Invest in Scale-Up Talent

2017 was the best year on record for investment into ambitious, high growth firms. The investment for scale-ups increased significantly and the appetite from large foreign investors showed no sign of slowing – according to Beauhurst’s “The Deal”.

Clearly, the financial support is there for companies to grow. However, this creates a strong demand for leaders with the expertise to scale a business effectively, creating an increasingly competitive landscape for small companies to look for talent.

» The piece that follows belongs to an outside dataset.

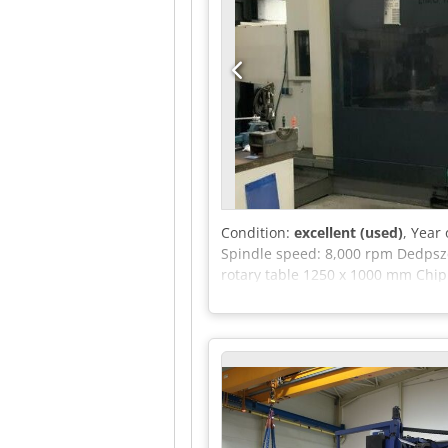
Condition:
excellent (used)
, Year
Spindle speed: 8,000 rpm Dedpszqv
rotary table 1250 x 1000 mm Chi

It is, therefore, becoming increasingly important to prioritise how you attract, secure and retain key hires in this environment. Particularly as compromising on the people you bring in at this critical stage can have a far-reaching impact. We believe if companies are to be successful in their scale-up ambitions they should look to recruit for the business they want to be – not the business they are today.

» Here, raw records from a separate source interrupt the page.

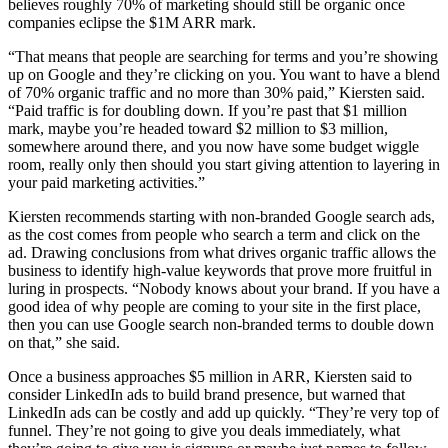
believes roughly 70% of marketing should still be organic once
companies eclipse the $1M ARR mark.
“That means that people are searching for terms and you’re showing
up on Google and they’re clicking on you. You want to have a blend
of 70% organic traffic and no more than 30% paid,” Kiersten said.
“Paid traffic is for doubling down. If you’re past that $1 million
mark, maybe you’re headed toward $2 million to $3 million,
somewhere around there, and you now have some budget wiggle
room, really only then should you start giving attention to layering in
your paid marketing activities.”
Kiersten recommends starting with non-branded Google search ads,
as the cost comes from people who search a term and click on the
ad. Drawing conclusions from what drives organic traffic allows the
business to identify high-value keywords that prove more fruitful in
luring in prospects. “Nobody knows about your brand. If you have a
good idea of why people are coming to your site in the first place,
then you can use Google search non-branded terms to double down
on that,” she said.
Once a business approaches $5 million in ARR, Kiersten said to
consider LinkedIn ads to build brand presence, but warned that
LinkedIn ads can be costly and add up quickly. “They’re very top of
funnel. They’re not going to give you deals immediately, what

This requires careful thought about your strategy and how it aligns with the team – identifying the gaps and potential changes you may need to make. This may sound obvious but, with demands for time elsewhere (such as fundraising) and a lack of HR support, it is often overlooked. Companies focus too much on the appointment itself being the answer, rather than the difference the right person could make.

A robust talent strategy that supports growth objectives is intrinsic to ensuring you get the best people in at the right time. So, what are the key points to consider when strengthening the team?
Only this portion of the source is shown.